• **Record extracts**
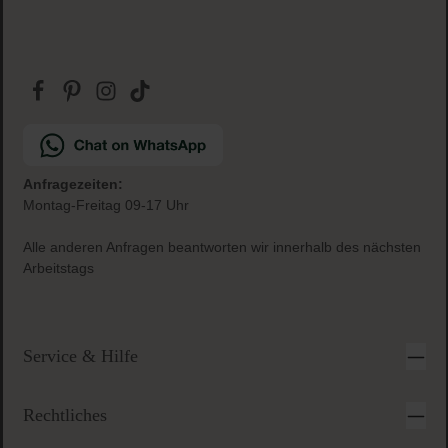
Anfragezeiten:
Montag-Freitag 09-17 Uhr
Alle anderen Anfragen beantworten wir innerhalb des nächsten
Arbeitstags
Service & Hilfe
Rechtliches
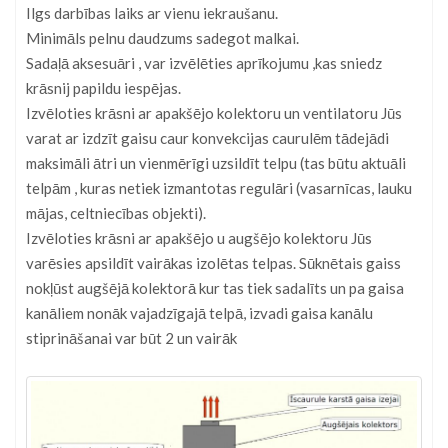
Ilgs darbības laiks ar vienu iekraušanu.
Minimāls pelnu daudzums sadegot malkai.
Sadaļā aksesuāri , var izvēlēties aprīkojumu ,kas sniedz
krāsnij papildu iespējas.
Izvēloties krāsni ar apakšējo kolektoru un ventilatoru Jūs
varat ar izdzīt gaisu caur konvekcijas caurulēm tādejādi
maksimāli ātri un vienmērīgi uzsildīt telpu (tas būtu aktuāli
telpām , kuras netiek izmantotas regulāri (vasarnīcas, lauku
mājas, celtniecības objekti).
Izvēloties krāsni ar apakšējo u augšējo kolektoru Jūs
varēsies apsildīt vairākas izolētas telpas. Sūknētais gaiss
nokļūst augšējā kolektorā kur tas tiek sadalīts un pa gaisa
kanāliem nonāk vajadzīgajā telpā, izvadi gaisa kanālu
stiprināšanai var būt 2 un vairāk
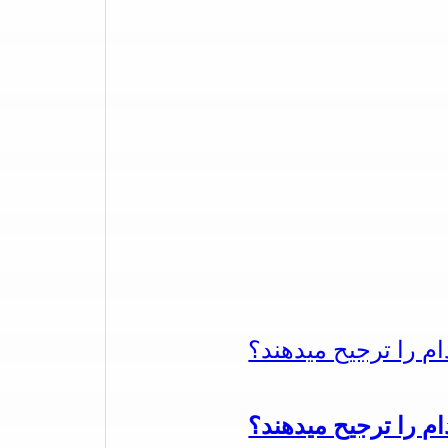
دام را ترجیح میدهند؟
دام را ترجیح میدهند؟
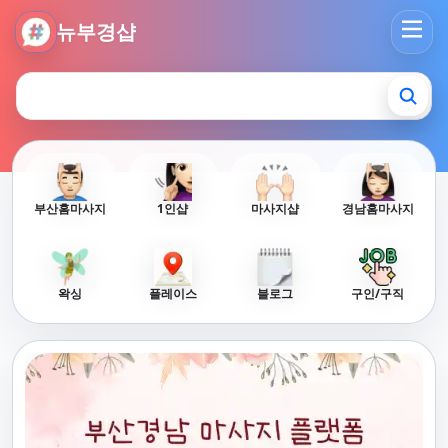
뉴부경샵 - 부산 마사지 사이트 부산마사지 부산홈타이 부산출
뉴부경샵
부산홈마사지
1인샵
마사지샵
경남홈마사지
왁싱
플레이스
블로그
구인/구직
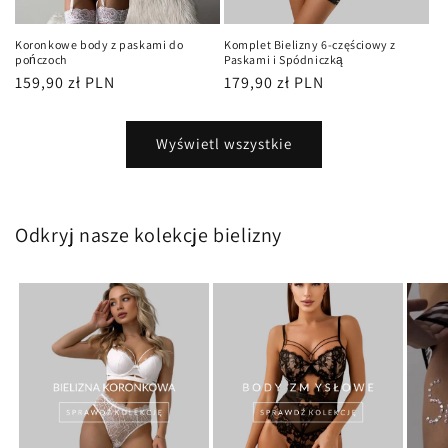
Koronkowe body z paskami do
Komplet Bielizny 6-częściowy z
pończoch
Paskami i Spódniczką
Cena
159,90 zł PLN
Cena
179,90 zł PLN
regularna
regularna
Wyświetl wszystkie
Odkryj nasze kolekcje bielizny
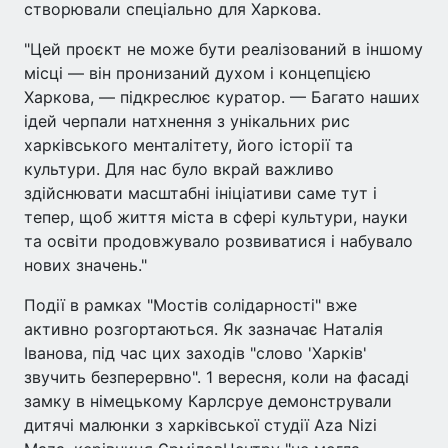
створювали спеціально для Харкова.
"Цей проєкт не може бути реалізований в іншому
місці — він пронизаний духом і концепцією
Харкова, — підкреслює куратор. — Багато наших
ідей черпали натхнення з унікальних рис
харківського менталітету, його історії та
культури. Для нас було вкрай важливо
здійснювати масштабні ініціативи саме тут і
тепер, щоб життя міста в сфері культури, науки
та освіти продовжувало розвиватися і набувало
нових значень."
Події в рамках "Мостів солідарності" вже
активно розгортаються. Як зазначає Наталія
Іванова, під час цих заходів "слово 'Харків'
звучить безперервно". 1 вересня, коли на фасаді
замку в німецькому Карлсруе демонстрували
дитячі малюнки з харківської студії Aza Nizi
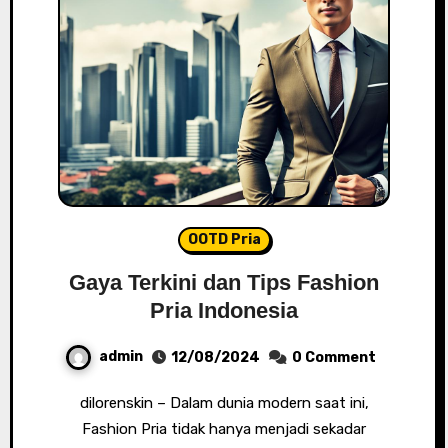
OOTD Pria
Gaya Terkini dan Tips Fashion
Pria Indonesia
admin
12/08/2024
0 Comment
dilorenskin – Dalam dunia modern saat ini,
Fashion Pria tidak hanya menjadi sekadar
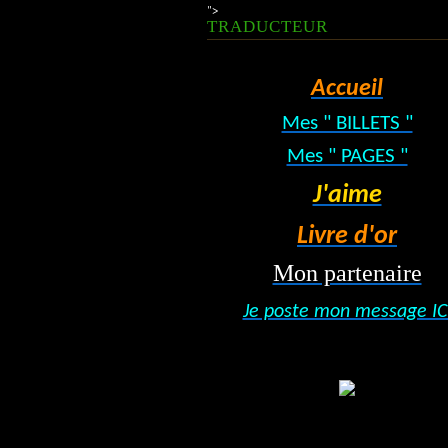
">
TRADUCTEUR
Accueil
Mes " BILLETS "
Mes " PAGES "
J'aime
Livre d'or
Mon partenaire
Je poste mon message IC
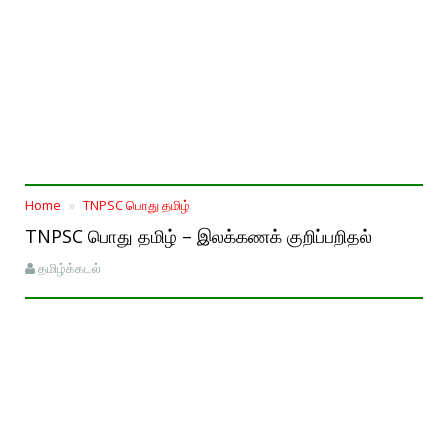
Home
TNPSC பொது தமிழ்
TNPSC பொது தமிழ் – இலக்கணக் குறிப்பறிதல்
தமிழ்க்கடல்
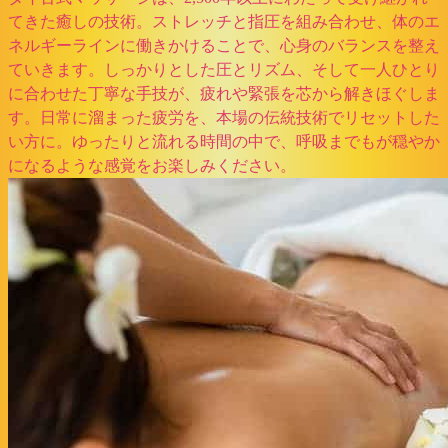
てきた癒しの技術。ストレッチと指圧を組み合わせ、体のエ
ネルギーラインに働きかけることで、心身のバランスを整え
ていきます。しっかりとした圧とリズム、そして一人ひとり
に合わせた丁寧な手技が、疲れや緊張を芯から解きほぐしま
す。日常に溜まった疲労を、本場の伝統技術でリセットした
い方に。ゆったりと流れる時間の中で、呼吸までもが穏やか
になるような感覚をお楽しみください。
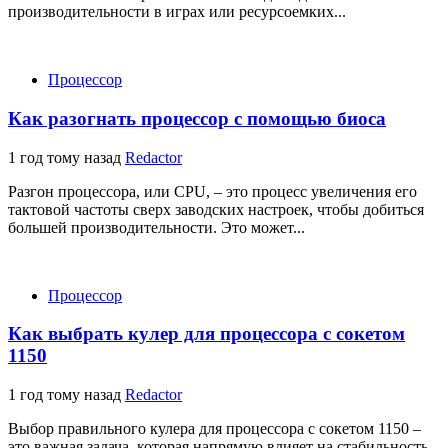
производительности в играх или ресурсоемких...
Процессор
Как разогнать процессор с помощью биоса
1 год тому назад
Redactor
Разгон процессора, или CPU, – это процесс увеличения его
тактовой частоты сверх заводских настроек, чтобы добиться
большей производительности. Это может...
Процессор
Как выбрать кулер для процессора с сокетом
1150
1 год тому назад
Redactor
Выбор правильного кулера для процессора с сокетом 1150 –
это важная задача, которая напрямую влияет на стабильность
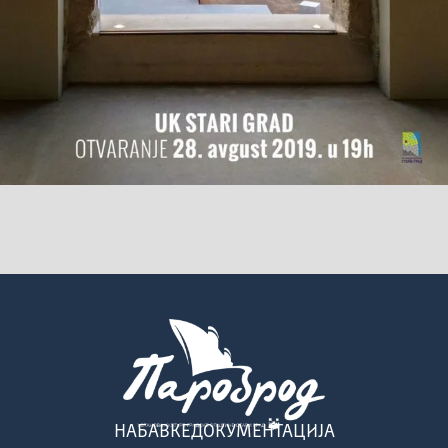
НАБАВКЕ
ДОКУМЕНТАЦИЈА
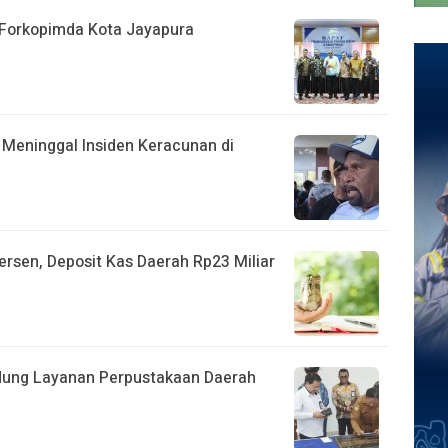
t Forkopimda Kota Jayapura
 Meninggal Insiden Keracunan di
ersen, Deposit Kas Daerah Rp23 Miliar
dung Layanan Perpustakaan Daerah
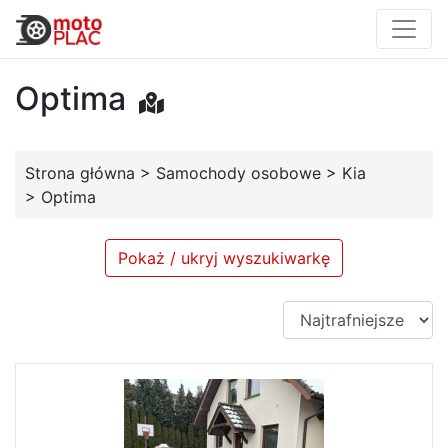
Optima
Strona główna
>
Samochody osobowe
>
Kia
>
Optima
Pokaż / ukryj wyszukiwarkę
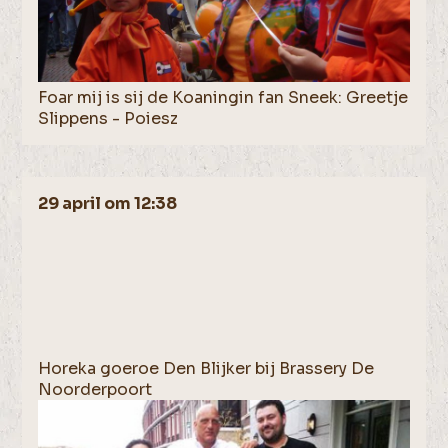
Foar mij is sij de Koaningin fan Sneek: Greetje
Slippens - Poiesz
29 april om 12:38
Horeka goeroe Den Blijker bij Brassery De
Noorderpoort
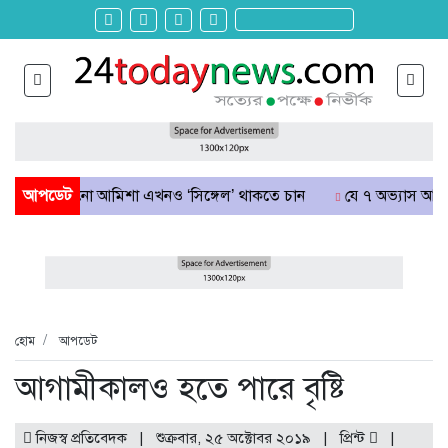
পেরোনো আমিশা এখনও ‘সিঙ্গেল’ থাকতে চান
আপডেট
যে ৭ অভ্যাস আপনার হৃদরো
হোম
আপডেট
আগামীকালও হতে পারে বৃষ্টি
নিজস্ব প্রতিবেদক | শুক্রবার, ২৫ অক্টোবর ২০১৯ |
প্রিন্ট
|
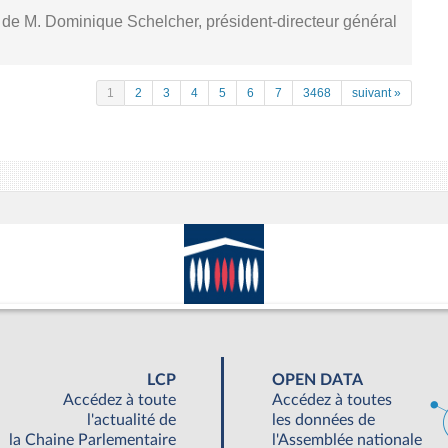
, de M. Dominique Schelcher, président-directeur général
1
2
3
4
5
6
7
3468
suivant »
LCP
OPEN DATA
Accédez à toute
Accédez à toutes
l'actualité de
les données de
la Chaine Parlementaire
l'Assemblée nationale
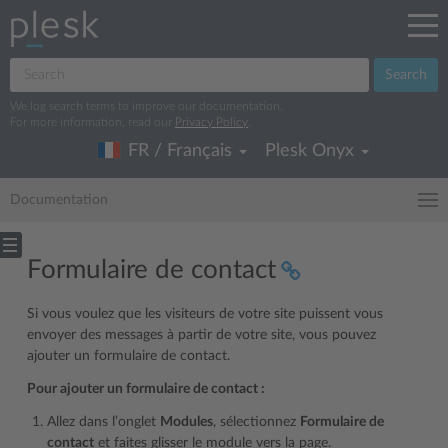
Search
We log search terms to improve our documentation.
For more information, read our
Privacy Policy
.
FR / Français
Plesk Onyx
Documentation
Formulaire de contact
Si vous voulez que les visiteurs de votre site puissent vous
envoyer des messages à partir de votre site, vous pouvez
ajouter un formulaire de contact.
Pour ajouter un formulaire de contact :
Allez dans l’onglet
Modules
, sélectionnez
Formulaire de
contact
et faites glisser le module vers la page.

• **Task**
Retype the data in full. Images do not go in the copy.

• **Task response**
Anfragezeiten:
Montag-Freitag 09-17 Uhr
Alle anderen Anfragen beantworten wir innerhalb des nächsten
Arbeitstags
Service & Hilfe
Rechtliches
Ilgs darbības laiks ar vienu iekraušanu.
Minimāls pelnu daudzums sadegot malkai.
Sadaļā aksesuāri , var izvēlēties aprīkojumu ,kas sniedz
krāsnij papildu iespējas.
Izvēloties krāsni ar apakšējo kolektoru un ventilatoru Jūs
varat ar izdzīt gaisu caur konvekcijas caurulēm tādejādi
maksimāli ātri un vienmērīgi uzsildīt telpu (tas būtu aktuāli
telpām , kuras netiek izmantotas regulāri (vasarnīcas, lauku
mājas, celtniecības objekti).
Izvēloties krāsni ar apakšējo u augšējo kolektoru Jūs
varēsies apsildīt vairākas izolētas telpas. Sūknētais gaiss
nokļūst augšējā kolektorā kur tas tiek sadalīts un pa gaisa
kanāliem nonāk vajadzīgajā telpā, izvadi gaisa kanālu
stiprināšanai var būt 2 un vairāk
دام را ترجیح میدهند؟
دام را ترجیح میدهند؟
뉴부경샵 - 부산 마사지 사이트 부산마사지 부산홈타이 부산출
뉴부경샵
부산홈마사지
1인샵
마사지샵
경남홈마사지
왁싱
플레이스
블로그
구인/구직
Koronkowe body z paskami do
Komplet Bielizny 6-częściowy z
pończoch
Paskami i Spódniczką
Cena
159,90 zł PLN
Cena
179,90 zł PLN
regularna
regularna
Wyświetl wszystkie
Odkryj nasze kolekcje bielizny
створювали спеціально для Харкова.
"Цей проєкт не може бути реалізований в іншому
місці — він пронизаний духом і концепцією
Харкова, — підкреслює куратор. — Багато наших
ідей черпали натхнення з унікальних рис
харківського менталітету, його історії та
культури. Для нас було вкрай важливо
здійснювати масштабні ініціативи саме тут і
тепер, щоб життя міста в сфері культури, науки
та освіти продовжувало розвиватися і набувало
нових значень."
Події в рамках "Мостів солідарності" вже
активно розгортаються. Як зазначає Наталія
Іванова, під час цих заходів "слово 'Харків'
звучить безперервно". 1 вересня, коли на фасаді
замку в німецькому Карлсруе демонстрували
дитячі малюнки з харківської студії Aza Nizi
OOTD Pria
Gaya Terkini dan Tips Fashion
Pria Indonesia
admin
12/08/2024
0 Comment
dilorenskin – Dalam dunia modern saat ini,
Fashion Pria tidak hanya menjadi sekadar
">
TRADUCTEUR
Accueil
Mes " BILLETS "
Mes " PAGES "
J'aime
Livre d'or
Mon partenaire
Je poste mon message IC
Home
TNPSC பொது தமிழ்
TNPSC பொது தமிழ் – இலக்கணக் குறிப்பறிதல்
தமிழ்க்கடல்
てきた癒しの技術。ストレッチと指圧を組み合わせ、体のエ
ネルギーラインに働きかけることで、心身のバランスを整え
ていきます。しっかりとした圧とリズム、そして一人ひとり
に合わせた丁寧な手技が、疲れや緊張を芯から解きほぐしま
す。日常に溜まった疲労を、本場の伝統技術でリセットした
い方に。ゆったりと流れる時間の中で、呼吸までもが穏やか
になるような感覚をお楽しみください。
производительности в играх или ресурсоемких...
Процессор
Как разогнать процессор с помощью биоса
1 год тому назад
Redactor
Разгон процессора, или CPU, – это процесс увеличения его
тактовой частоты сверх заводских настроек, чтобы добиться
большей производительности. Это может...
Процессор
Как выбрать кулер для процессора с сокетом
1150
1 год тому назад
Redactor
Выбор правильного кулера для процессора с сокетом 1150 –
это важная задача, которая напрямую влияет на стабильность
НАБАВКЕ
ДОКУМЕНТАЦИЈА
t Forkopimda Kota Jayapura
 Meninggal Insiden Keracunan di
ersen, Deposit Kas Daerah Rp23 Miliar
dung Layanan Perpustakaan Daerah
Optima
Strona główna
>
Samochody osobowe
>
Kia
>
Optima
Pokaż / ukryj wyszukiwarkę
Foar mij is sij de Koaningin fan Sneek: Greetje
Slippens - Poiesz
29 april om 12:38
Horeka goeroe Den Blijker bij Brassery De
Noorderpoort
পেরোনো আমিশা এখনও ‘সিঙ্গেল’ থাকতে চান
আপডেট
যে ৭ অভ্যাস আপনার হৃদরো
হোম
আপডেট
আগামীকালও হতে পারে বৃষ্টি
নিজস্ব প্রতিবেদক | শুক্রবার, ২৫ অক্টোবর ২০১৯ |
প্রিন্ট
|
, de M. Dominique Schelcher, président-directeur général
1
2
3
4
5
6
7
3468
suivant »
LCP
OPEN DATA
Accédez à toute
Accédez à toutes
l'actualité de
les données de
la Chaine Parlementaire
l'Assemblée nationale
Search
We log search terms to improve our documentation.
For more information, read our
Privacy Policy
.
FR / Français
Plesk Onyx
Documentation
Formulaire de contact
Si vous voulez que les visiteurs de votre site puissent vous
envoyer des messages à partir de votre site, vous pouvez
ajouter un formulaire de contact.
Pour ajouter un formulaire de contact :
Allez dans l’onglet
Modules
, sélectionnez
Formulaire de
contact
et faites glisser le module vers la page.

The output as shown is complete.